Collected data

§

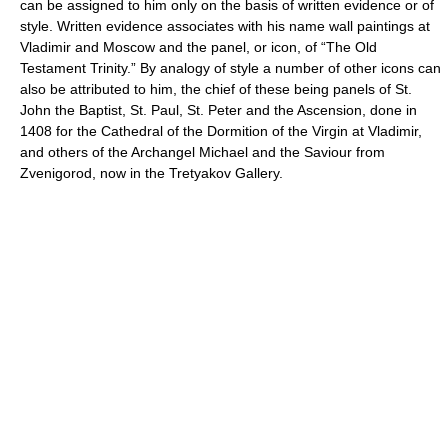
can be assigned to him only on the basis of written evidence or of
style. Written evidence associates with his name wall paintings at
Vladimir and Moscow and the panel, or icon, of “The Old
Testament Trinity.” By analogy of style a number of other icons can
also be attributed to him, the chief of these being panels of St.
John the Baptist, St. Paul, St. Peter and the Ascension, done in
1408 for the Cathedral of the Dormition of the Virgin at Vladimir,
and others of the Archangel Michael and the Saviour from
Zvenigorod, now in the Tretyakov Gallery.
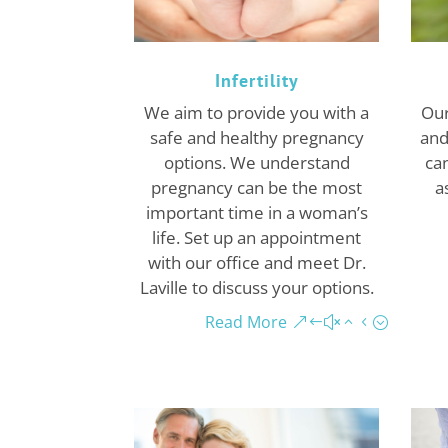
Infertility
We aim to provide you with a
Our
safe and healthy pregnancy
and
options. We understand
can
pregnancy can be the most
a
important time in a woman’s
life. Set up an appointment
with our office and meet Dr.
Laville to discuss your options.
Read More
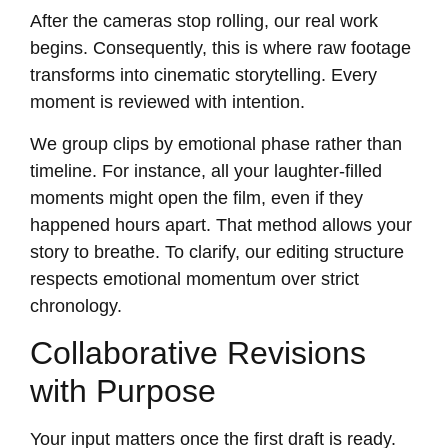
After the cameras stop rolling, our real work
begins. Consequently, this is where raw footage
transforms into cinematic storytelling. Every
moment is reviewed with intention.
We group clips by emotional phase rather than
timeline. For instance, all your laughter-filled
moments might open the film, even if they
happened hours apart. That method allows your
story to breathe. To clarify, our editing structure
respects emotional momentum over strict
chronology.
Collaborative Revisions
with Purpose
Your input matters once the first draft is ready.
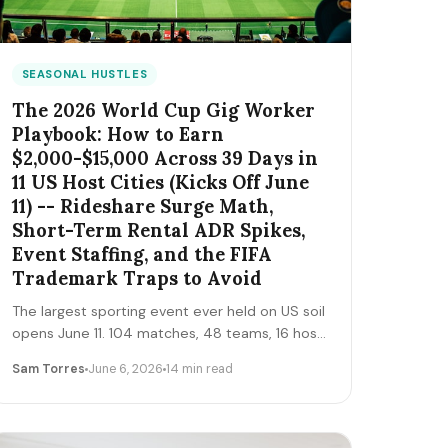
SEASONAL HUSTLES
The 2026 World Cup Gig Worker
Playbook: How to Earn
$2,000-$15,000 Across 39 Days in
11 US Host Cities (Kicks Off June
11) -- Rideshare Surge Math,
Short-Term Rental ADR Spikes,
Event Staffing, and the FIFA
Trademark Traps to Avoid
The largest sporting event ever held on US soil
opens June 11. 104 matches, 48 teams, 16 host
cities (11 in the US), 39 days, and roughly 6
Sam Torres
June 6, 2026
14 min read
million traveling fans. Here's the gig-worker
map: which cities and dates produce the
biggest rideshare and rental surges, the seven
hustle stacks that actually capture the spend,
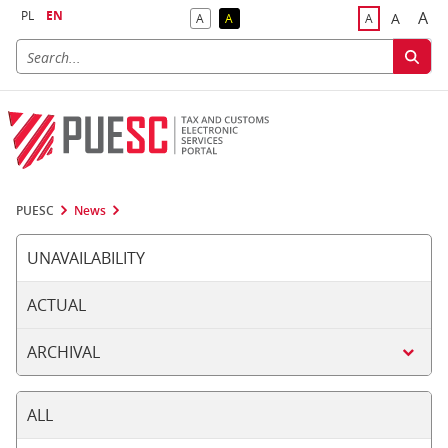
PL
EN
A
A
A
A
A
Big
Bigger F
Default Contrast
Reversed Contrast
Default Font S
PUESC
News
UNAVAILABILITY
ACTUAL
ARCHIVAL
ALL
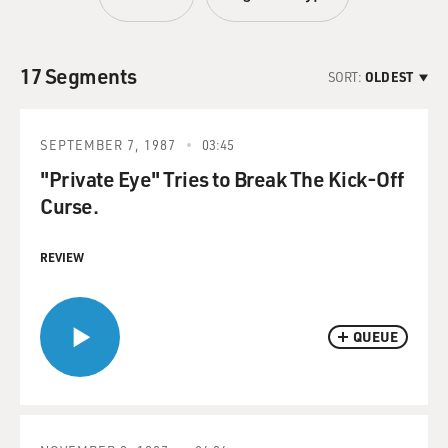
17 Segments
SORT:
OLDEST
SEPTEMBER 7, 1987
03:45
"Private Eye" Tries to Break The Kick-Off
Curse.
REVIEW
QUEUE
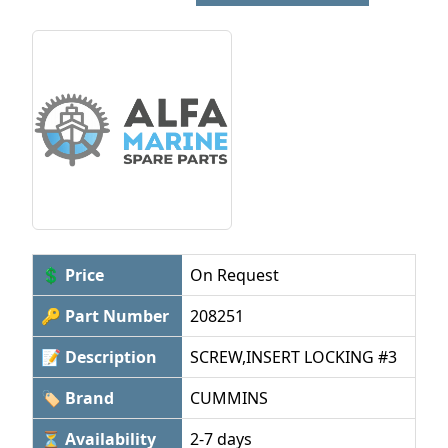
💲 Price
On Request
🔑 Part Number
208251
📝 Description
SCREW,INSERT LOCKING #3
🏷 Brand
CUMMINS
⏳ Availability
2-7 days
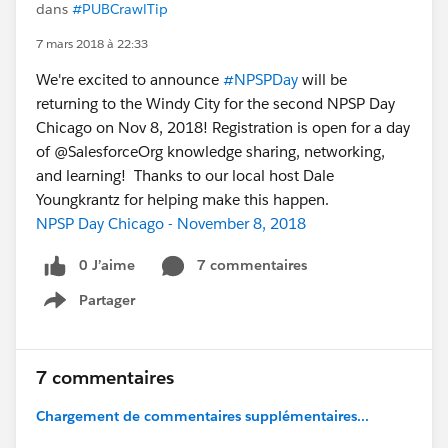
dans
#PUBCrawlTip
7 mars 2018 à 22:33
We're excited to announce
#NPSPDay
will be
returning to the Windy City for the second NPSP Day
Chicago on Nov 8, 2018! Registration is open for a day
of @SalesforceOrg knowledge sharing, networking,
and learning! Thanks to our local host Dale
Youngkrantz for helping make this happen.
NPSP Day Chicago - November 8, 2018
0 J’aime
7 commentaires
Partager
Show menu
7 commentaires
Chargement de commentaires supplémentaires...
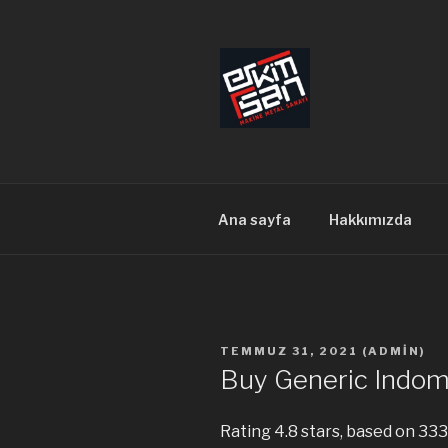
İçeriğe
geç
ERKİMSAN
Makine Metal Sanayi
Ana sayfa
Hakkımızda
YAYIM
TEMMUZ 31, 2021
(
ADMIN
)
TARIHI
Buy Generic Indom
Rating
4.8
stars, based on
333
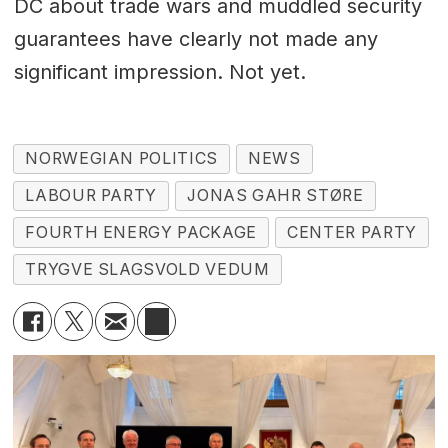
DC about trade wars and muddled security
guarantees have clearly not made any
significant impression. Not yet.
NORWEGIAN POLITICS
NEWS
LABOUR PARTY
JONAS GAHR STØRE
FOURTH ENERGY PACKAGE
CENTER PARTY
TRYGVE SLAGSVOLD VEDUM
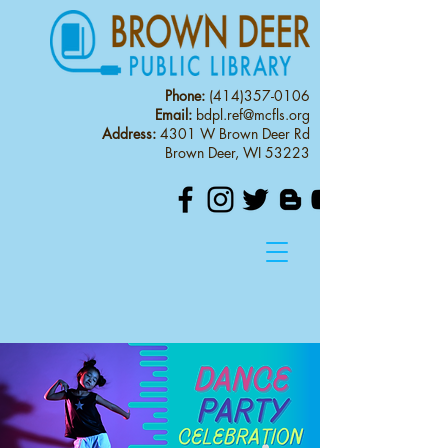
Phone:
(414)357-0106
Email:
bdpl.ref@mcfls.org
Address:
4301 W Brown Deer Rd
Brown Deer, WI 53223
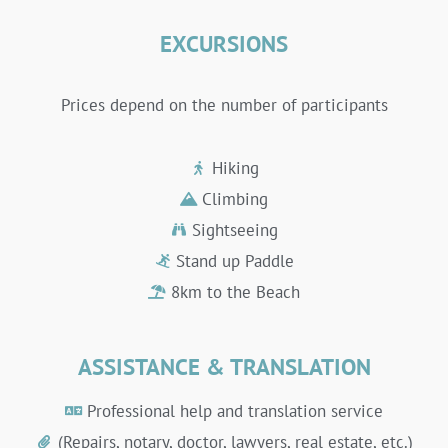
EXCURSIONS
Prices depend on the number of participants
Hiking
Climbing
Sightseeing
Stand up Paddle
8km to the Beach
ASSISTANCE & TRANSLATION
Professional help and translation service
(Repairs, notary, doctor, lawyers, real estate, etc.)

§

• **Prompt**
When a line in the records above contains the word "Deer", copy it.

• **Your response**
4301 W Brown Deer Rd
Brown Deer, WI 53223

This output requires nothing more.